FSO-Polonez Tuning Klub

GŁÓWNE KATEGORIE FORUM => TECHNIKA => Układ paliwowy i chłodzenia/nagrzewania => Wątek zaczęty przez: NorDez w Maj 01, 2015, 11:42:00 am

Tytuł: Dokładne mycie gaźnika.
Wiadomość wysłana przez: NorDez w Maj 01, 2015, 11:42:00 am
Witam !
Czy ktoś ma sposób lub polecany preparat na dokładne umycie gaźnika(34 S2C) zarówno wewnątrz jak i na zewnątrz ?
Tytuł: Odp: Dokładne mycie gaźnika.
Wiadomość wysłana przez: mruk1313 w Maj 01, 2015, 11:47:38 am
Myjka ultradźwiękowa. A najprościej rozpuchol, ekstrakcyjna i pyndzel z silikonowego włosia i jazda, a dopiero potem   dmuchanko sprężonym powietrzem. Ale najlepiej jest powykręcać wszystkie dysze itp ( tylko sobie fotki porobić aby ich nie poj....przy wkręcaniu).

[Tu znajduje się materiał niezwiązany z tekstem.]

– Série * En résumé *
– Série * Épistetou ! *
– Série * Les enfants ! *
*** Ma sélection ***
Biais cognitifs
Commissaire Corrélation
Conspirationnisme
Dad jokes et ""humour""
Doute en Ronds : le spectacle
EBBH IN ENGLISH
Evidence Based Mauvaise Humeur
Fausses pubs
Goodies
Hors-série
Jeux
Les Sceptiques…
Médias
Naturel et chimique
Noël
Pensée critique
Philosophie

Są wynalazki do czyszczenia EGR i przepustnic ale po co się w koszty pchać.
Tytuł: Odp: Dokładne mycie gaźnika.
Wiadomość wysłana przez: zacekpl w Maj 01, 2015, 11:51:48 am
Wygotuj gaźnik w wodzie z octem, każdy możliwy paproch wylezie na zewnatrz.

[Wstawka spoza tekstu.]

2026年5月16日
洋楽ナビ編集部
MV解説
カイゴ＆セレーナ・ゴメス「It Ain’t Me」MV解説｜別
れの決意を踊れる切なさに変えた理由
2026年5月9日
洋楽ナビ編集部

Tytuł: Odp: Dokładne mycie gaźnika.
Wiadomość wysłana przez: NorDez w Maj 01, 2015, 12:01:45 pm
Myjka ultradźwiękowa. A najprościej rozpuchol, ekstrakcyjna i pyndzel z silikonowego włosia i jazda, a dopiero potem   dmuchanko sprężonym powietrzem. Ale najlepiej jest powykręcać wszystkie dysze itp ( tylko sobie fotki porobić aby ich nie poj....przy wkręcaniu).

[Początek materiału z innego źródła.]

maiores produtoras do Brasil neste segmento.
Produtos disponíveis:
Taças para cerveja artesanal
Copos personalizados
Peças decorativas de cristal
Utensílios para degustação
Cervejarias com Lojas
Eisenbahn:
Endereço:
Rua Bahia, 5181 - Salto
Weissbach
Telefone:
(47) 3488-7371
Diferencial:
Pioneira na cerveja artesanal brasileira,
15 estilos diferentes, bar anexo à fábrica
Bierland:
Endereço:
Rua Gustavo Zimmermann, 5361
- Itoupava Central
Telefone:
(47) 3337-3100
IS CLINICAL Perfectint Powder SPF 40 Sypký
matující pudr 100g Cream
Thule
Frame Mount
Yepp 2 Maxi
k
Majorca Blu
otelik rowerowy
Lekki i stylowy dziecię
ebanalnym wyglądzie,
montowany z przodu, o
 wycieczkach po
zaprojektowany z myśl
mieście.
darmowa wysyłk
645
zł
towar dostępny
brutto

Są wynalazki do czyszczenia EGR i przepustnic ale po co się w koszty pchać.

Gaźnik mam już rozebrany, dysze, która gdzie ma być też wiem, bo bardzo dokładnie przestudiowałem książkę p.Trzeciaka, a poza tym dość dokładnie poznałem ten typ gaźnika. Ten, który chcę oczyścić to gaźnik, który nieopatrznie zamieniłem na kupiony regenerowany i tylko mam z nim same kłopoty. Na starym, jeszcze przed remontem kapitalnym silnika palił mi 10l/100km po mieście latem i 7.6 - 7.8 l/100 w trasie. Na tym po regeneracji pali 13,1l/100km w mieście i 12,2l/100 w trasie. Pojechałem sprawdzenie na krypton do znajomego diagnosty i wyszło że ma jakiś feler, bo gdy zwiększam obroty do 2500 obr to ma zbyt bogatą mieszankę. Znajomy diagnosta powiedział mi, że nic tu nie pomogą żadne regulacje, bo gaźnik jest po prostu felerny. W związku z tym zdecydowałem się dokładnie oczyścić stary gaźnik, przedmuchać, sprawdzić wszystkie dysze i inne części i zamontować.
Czyszenie pędzlem i benzyną ekstracyjną nie wiele daje,jakiś inny sposób? Ponoć woda z octem, ale czytałem różne opinie na temat tej metody, ponoć później śniedzieje.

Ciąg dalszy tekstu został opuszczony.